GamerGate didn't start in 2008-2013. The inciting incident was in 2014, although it's functionally irrelevant other than as a red herring for people to describe what the "movement" was "really about". I'm sure some people were genuinely concerned about ethics in video game reviews, with the reviewers being a little too cozy with the developers and not making that clear. In practice, the movement always really was primarily concerned with feminist/leftist encroachment in video games. Anita Sarkeesian's breakthrough kickstarter in 2012 ought to mentioned alongside that. There were likely smaller events as well, but Anita Sarkeesian was when I first really started noticing the culture war battle lines being drawn. In any case, there was a lot of embarrassment in polite spaces about being seen as "against feminism" in the days of proto-woke, so people liked to pretend GamerGate was about something else, but no, that was never really true in practice. I'm glad we can all just drop the guise and talk about that stuff openly now. It's perfectly valid to push back on the types of cultural changes that Feminists would want, which is mostly redesigning characters so they don't appeal to male sexual preferences, as well as accepting sectarian leftist propaganda as a passive backdrop.

Indeed I'd admit quite shamelessly I don't much care about "ethics in journalism" as much as I do about gatekeeping male hobbies ("core" gaming is still male dominated). There’s a basic principle of cultural reciprocity that seems to go only one way. If it would be unreasonable for me to enter kdrama forums and demand that it pivot toward Bayformers style hyper CGI excess and calibrate to the male gaze, then it’s equally unreasonable to expect male dominated hobby spaces to continually reorient themselves around themes that were never their core appeal.

Different subcultures form around different aesthetic and narrative preferences. Why should I pretend to be fascinated by female empowerment arcs, resistance narratives, or the deconstruction of heteronormativity, as if these tropes haven't been endlessly recycled and widely represented across mainstream media for decades?
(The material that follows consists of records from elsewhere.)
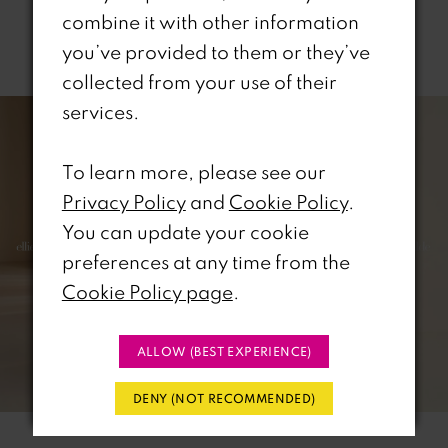
combine it with other information
Related Products
you’ve provided to them or they’ve
collected from your use of their
PAUSE AUTOPLAY
REVIOUS SLIDE
EXT SLIDE
0
Related
Skip
services.
Products
to
1
Carousel
end
To learn more, please see our
2
Privacy Policy
and
Cookie Policy
.
You can update your cookie
3
preferences at any time from the
Cookie Policy page
.
4
5
ALLOW (BEST EXPERIENCE)
6
DENY (NOT RECOMMENDED)
7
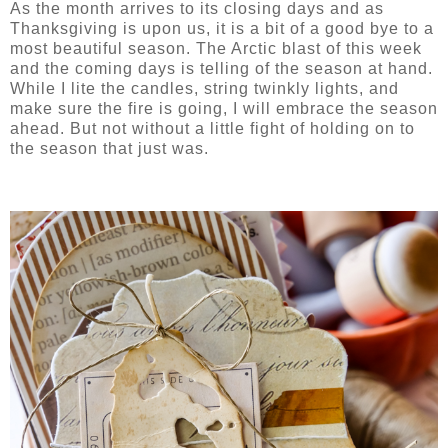
As the month arrives to its closing days and as
Thanksgiving is upon us, it is a bit of a good bye to a
most beautiful season. The Arctic blast of this week
and the coming days is telling of the season at hand.
While I lite the candles, string twinkly lights, and
make sure the fire is going, I will embrace the season
ahead. But not without a little fight of holding on to
the season that just was.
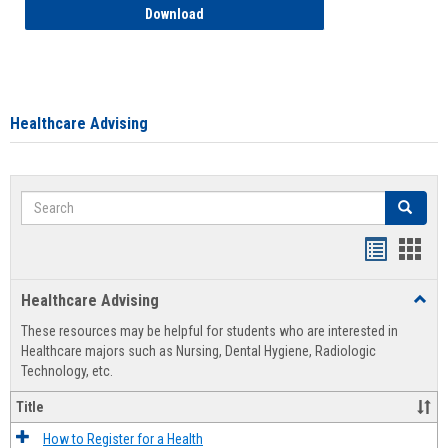
How to Access your Course and Fee Sta
Download
Healthcare Advising
Search
Search
Handout
Hand
list
card
Healthcare Advising
Toggl
view
view
Healt
These resources may be helpful for students who are interested in
Advis
Healthcare majors such as Nursing, Dental Hygiene, Radiologic
Technology, etc.
Title
How to Register for a Health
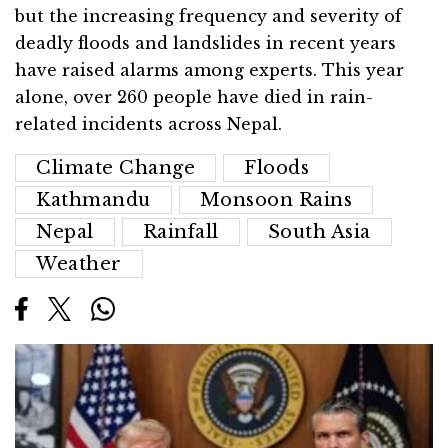
but the increasing frequency and severity of
deadly floods and landslides in recent years
have raised alarms among experts. This year
alone, over 260 people have died in rain-
related incidents across Nepal.
Climate Change
Floods
Kathmandu
Monsoon Rains
Nepal
Rainfall
South Asia
Weather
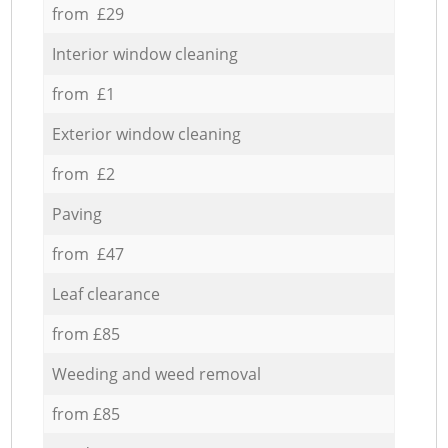
from £29
Interior window cleaning
from £1
Exterior window cleaning
from £2
Paving
from £47
Leaf clearance
from £85
Weeding and weed removal
from £85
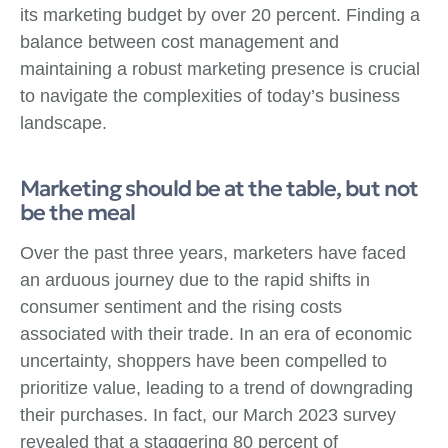
its marketing budget by over 20 percent. Finding a
balance between cost management and
maintaining a robust marketing presence is crucial
to navigate the complexities of today’s business
landscape.
Marketing should be at the table, but not
be the meal
Over the past three years, marketers have faced
an arduous journey due to the rapid shifts in
consumer sentiment and the rising costs
associated with their trade. In an era of economic
uncertainty, shoppers have been compelled to
prioritize value, leading to a trend of downgrading
their purchases. In fact, our March 2023 survey
revealed that a staggering 80 percent of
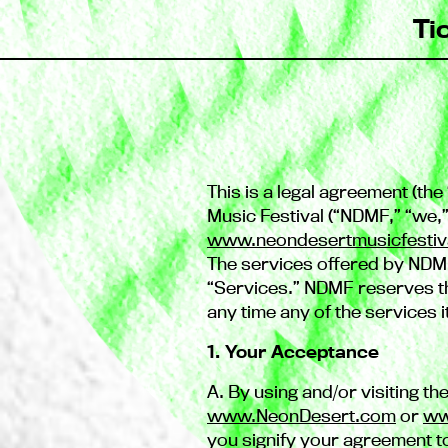
Ti
This is a legal agreement (t
Music Festival (“NDMF,” “we,
www.neondesertmusicfestiv
The services offered by NDMF
“Services.” NDMF reserves the
any time any of the services i
1. Your Acceptance
A. By using and/or visiting the
www.NeonDesert.com
or
ww
you signify your agreement t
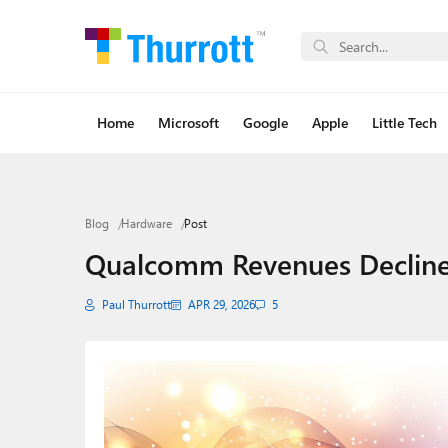
Home
Microsoft
Google
Apple
Little Tech
Blog
Hardware
Post
Qualcomm Revenues Decline 3
Paul Thurrott
APR 29, 2026
5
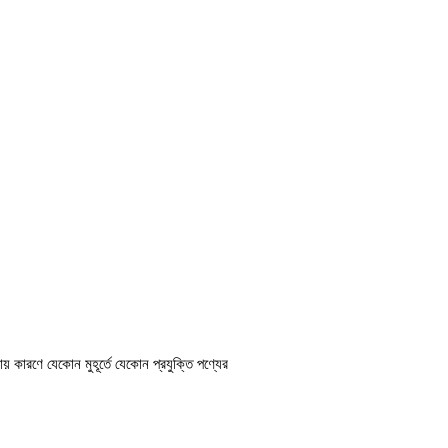
ায় কারণে যেকোন মুহূর্তে যেকোন প্রযুক্তি পণ্যের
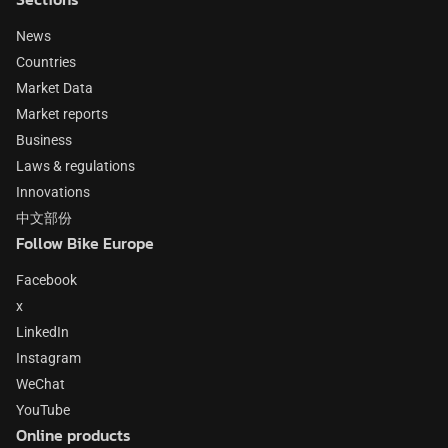
News
Countries
Market Data
Market reports
Business
Laws & regulations
Innovations
中文部份
Follow Bike Europe
Facebook
x
LinkedIn
Instagram
WeChat
YouTube
Online products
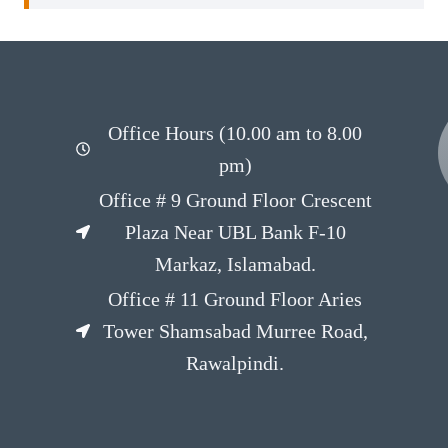
Office Hours (10.00 am to 8.00
pm)
Office # 9 Ground Floor Crescent
Plaza Near UBL Bank F-10
Markaz, Islamabad.
Office # 11 Ground Floor Aries
Tower Shamsabad Murree Road,
Rawalpindi.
Personally, the "appeal" around "strong independent women heroes" always felt like artificially imposed social pressure rather than organic interest. Star Wars was also a fundamentally boys' IP, and feminists/woke activists seek to rewrite that. Boys loved Star Wars because it centred on what boys disproportionately enjoy: spacefaring civilisation, starcrafts, galactic battles, trench runs, lightsaber combats, training hierarchies, rivalry, sacrifice, and a classical male hero growing into responsibility and status. The latter part is being treated as a cardinal sin now.

Call it contrarian instinct, but I deliberately steer clear of works that centre on what have become fashionable ideological tropes, regardless of how critically acclaimed or “well executed” they may be. I would rather watch a badly choreographed, mid budget action film unapologetically featuring charismatic leads and glamorous, attractive women for 12 hours than engage with prestige projects framed as culturally virtuous “queer literature”. Like, I do not care how technically refined Brokeback Mountain may be or what stellar performances the leads put on or how many awards it won, it simply does not align with the thematic and narrative sensibilities I personally value.

Peter Molyneux

Did the Fable guy had some venture into the culture war I'm not aware of, or are you guys talking about Stefan?